Forward-looking statements are based on certain assumptions regarding Implats and NAP, including the completion of the Transaction, anticipated benefits from the Transaction, and expected growth, results of operations, performance, industry trends and growth opportunities. While Implats and NAP consider these assumptions to be reasonable, based on information currently available, they may prove to be incorrect. Readers are cautioned not to place undue reliance on forward-looking statements.

The factors and assumptions contained in this news release, which may prove to be incorrect, include, but are not limited to: the completion of the Transaction on the terms detailed above; NAP will be able to continue normal business operations at Lac des Iles Mine; palladium prices and exchange rates between the Canadian and United States dollar will be consistent with NAP's expectations; there will be no significant disruptions affecting operations and that prices for key mining and construction supplies, including labour, will remain consistent with NAP's expectations. The forward-looking statements are not guarantees of future performance.
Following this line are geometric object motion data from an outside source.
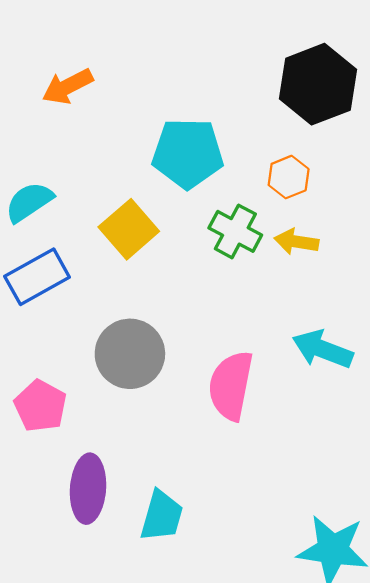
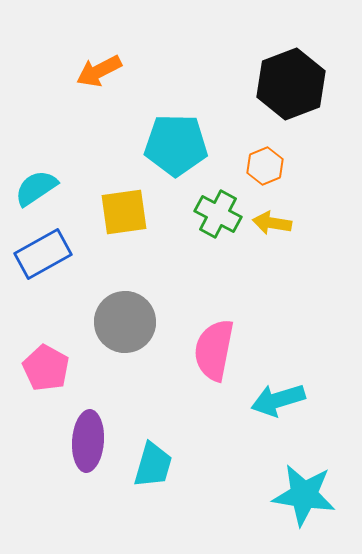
orange arrow: (68, 86) -> (99, 71), moved
yellow square: (129, 229) -> (124, 212), turned 33
cyan arrow: (323, 349) -> (278, 400), moved, turned -38

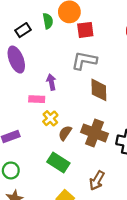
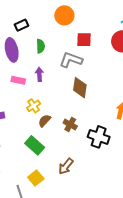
green semicircle: (48, 21) -> (41, 46), moved
red square: (85, 30) -> (84, 40), moved
pink rectangle: (37, 99) -> (18, 80), moved
brown cross: (94, 133) -> (70, 125), size x0.6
The assumptions of Implats and NAP, although considered reasonable by them at the time of preparation, may prove to be incorrect. In addition, forward-looking statements necessarily involve known and unknown risks, including, without limitation, risks associated with general economic conditions; adverse industry events; future legislative, tax and regulatory developments; inability to access sufficient capital from internal and external sources, and/or inability to access sufficient capital on favourable terms; the ability of NAP to implement its business strategies; competition; currency and interest rate fluctuations and other risks. Among other things, there can be no assurance that the Transaction will be completed or that the anticipated benefits from the Transaction will be achieved.
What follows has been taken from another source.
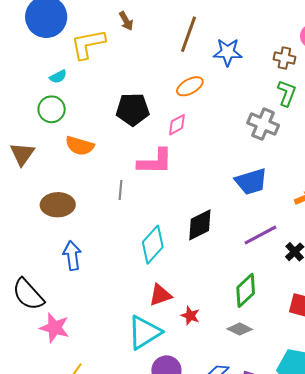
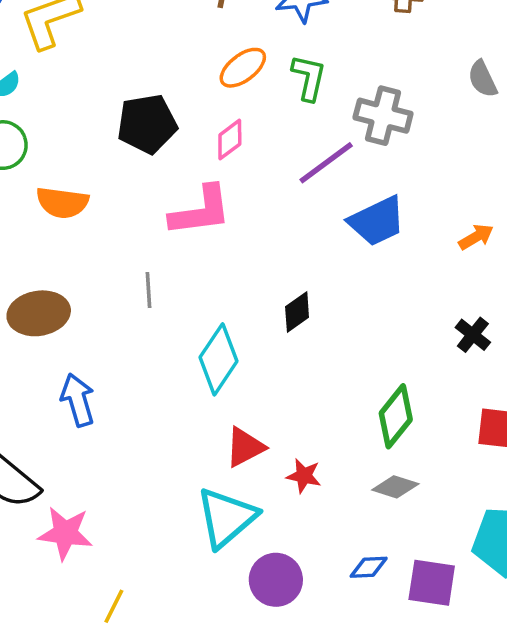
green L-shape: (287, 93) -> (309, 78), moved
gray line: (121, 190) -> (149, 290), moved
black diamond: (200, 225) -> (297, 312), size x0.7
purple line: (260, 235) -> (326, 163), moved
Readers are cautioned that the foregoing list is not exhaustive. Readers are further cautioned not to place undue reliance on forward-looking statements as there can be no assurance that the plans, intentions or expectations upon which they are placed will occur. Such information, although considered reasonable by management at the time of preparation, may prove to be incorrect and actual results may differ materially from those anticipated. Forward-looking statements contained in this announcement are expressly qualified by this cautionary statement and reflect our expectations as of the date hereof, and thus are subject to change thereafter.
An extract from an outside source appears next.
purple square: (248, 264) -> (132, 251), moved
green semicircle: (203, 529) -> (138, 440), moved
Notice to U.S. Holders. Both Implats and NAP have been formed outside of the United States. The Transaction will be subject to disclosure requirements of Canada that are different from those of the United States. Financial statements included in the documents, if any, will be prepared in accordance with Canadian accounting standards and may not be comparable to the financial statements of United States companies. It may be difficult for a securityholder in the United States to enforce his/her/its rights and any claim a securityholder may have arising under U.S. federal securities laws, since the companies are located in Canada, and some or all of their officers or directors may be residents of Canada or another country outside of the United States. A securityholder may not be able to sue a Canadian company or its officers or directors in a court in Canada or elsewhere outside of the United States for violations of U.S. securities laws. It may be difficult to compel a Canadian company and its affiliates to subject themselves to a U.S. court's judgment.